>>>

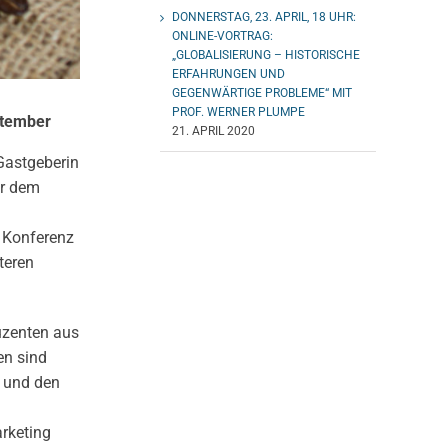
DONNERSTAG, 23. APRIL, 18 UHR:
ONLINE-VORTRAG:
„GLOBALISIERUNG – HISTORISCHE
ERFAHRUNGEN UND
GEGENWÄRTIGE PROBLEME“ MIT
PROF. WERNER PLUMPE
ptember
21. APRIL 2020
Gastgeberin
er dem
 Konferenz
teren
uzenten aus
en sind
U und den
rketing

<<<

> AIM OF THE EXERCISE
Filter the records for the word "APRIL" and show every line that has it.

> RESPONSE BOX
DONNERSTAG, 23. APRIL, 18 UHR:
21. APRIL 2020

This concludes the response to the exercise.